Rethinking Negative Pairs in Code Search
- URL: http://arxiv.org/abs/2310.08069v1
- Date: Thu, 12 Oct 2023 06:32:42 GMT
- Title: Rethinking Negative Pairs in Code Search
- Authors: Haochen Li, Xin Zhou, Luu Anh Tuan, Chunyan Miao
- Abstract summary: We propose a simple yet effective Soft-InfoNCE loss that inserts weight terms into InfoNCE.
We analyze the effects of Soft-InfoNCE on controlling the distribution of learnt code representations and on deducing a more precise mutual information estimation.
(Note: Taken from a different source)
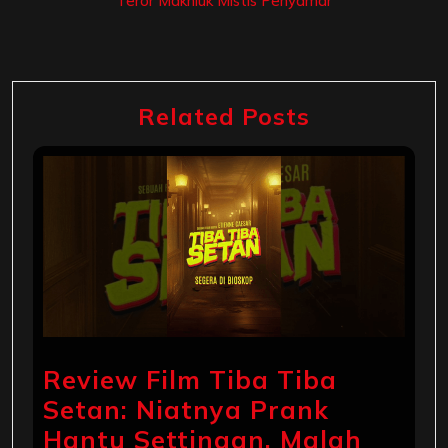
Teror Makhluk Mistis Penyamar
Related Posts
Review Film Tiba Tiba
Setan: Niatnya Prank
Hantu Settingan, Malah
- Score: 56.23857828689406
- License: http://arxiv.org/licenses/nonexclusive-distrib/1.0/
- Abstract: Recently, contrastive learning has become a key component in fine-tuning code
search models for software development efficiency and effectiveness. It pulls
together positive code snippets while pushing negative samples away given
search queries. Among contrastive learning, InfoNCE is the most widely used
loss function due to its better performance. However, the following problems in
negative samples of InfoNCE may deteriorate its representation learning: 1) The
existence of false negative samples in large code corpora due to duplications.
2). The failure to explicitly differentiate between the potential relevance of
negative samples. As an example, a bubble sorting algorithm example is less
``negative'' than a file saving function for the quick sorting algorithm query.
In this paper, we tackle the above problems by proposing a simple yet effective
Soft-InfoNCE loss that inserts weight terms into InfoNCE. In our proposed loss
function, we apply three methods to estimate the weights of negative pairs and
show that the vanilla InfoNCE loss is a special case of Soft-InfoNCE.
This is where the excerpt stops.